Saved entries:
____________________
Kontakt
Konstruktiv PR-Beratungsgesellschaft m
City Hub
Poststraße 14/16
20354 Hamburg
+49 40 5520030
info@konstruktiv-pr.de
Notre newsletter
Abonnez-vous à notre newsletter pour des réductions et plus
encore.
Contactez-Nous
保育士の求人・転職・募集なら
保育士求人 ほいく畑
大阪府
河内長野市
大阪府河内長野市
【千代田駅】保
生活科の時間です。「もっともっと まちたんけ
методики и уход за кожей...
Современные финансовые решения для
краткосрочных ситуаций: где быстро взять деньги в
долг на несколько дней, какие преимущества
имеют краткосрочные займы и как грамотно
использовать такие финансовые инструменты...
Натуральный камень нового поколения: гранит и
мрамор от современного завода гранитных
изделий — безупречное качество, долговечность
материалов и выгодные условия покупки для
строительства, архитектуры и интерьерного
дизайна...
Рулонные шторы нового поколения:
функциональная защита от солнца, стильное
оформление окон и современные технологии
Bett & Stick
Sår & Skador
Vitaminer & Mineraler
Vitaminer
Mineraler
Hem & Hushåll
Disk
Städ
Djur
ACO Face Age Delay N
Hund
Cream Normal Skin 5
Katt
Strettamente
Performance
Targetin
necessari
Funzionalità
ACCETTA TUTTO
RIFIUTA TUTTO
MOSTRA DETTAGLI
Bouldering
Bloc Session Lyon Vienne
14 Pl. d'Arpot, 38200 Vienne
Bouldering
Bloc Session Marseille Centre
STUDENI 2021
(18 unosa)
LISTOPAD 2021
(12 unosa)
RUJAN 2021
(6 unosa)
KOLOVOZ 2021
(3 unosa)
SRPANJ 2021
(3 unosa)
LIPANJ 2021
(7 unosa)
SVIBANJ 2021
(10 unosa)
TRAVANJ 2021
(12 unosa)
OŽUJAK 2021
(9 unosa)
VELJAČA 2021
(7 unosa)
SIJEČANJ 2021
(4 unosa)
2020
____________________
◆ **Problem details**
Out of the data above, give again only the lines starting at the one holding "生活科の時間です。「もっともっと まちたんけ" and ending at the one holding "изделий — безупречное качество, долговечность", unchanged.

◆ **Task response**
生活科の時間です。「もっともっと まちたんけ
методики и уход за кожей...
Современные финансовые решения для
краткосрочных ситуаций: где быстро взять деньги в
долг на несколько дней, какие преимущества
имеют краткосрочные займы и как грамотно
использовать такие финансовые инструменты...
Натуральный камень нового поколения: гранит и
мрамор от современного завода гранитных
изделий — безупречное качество, долговечность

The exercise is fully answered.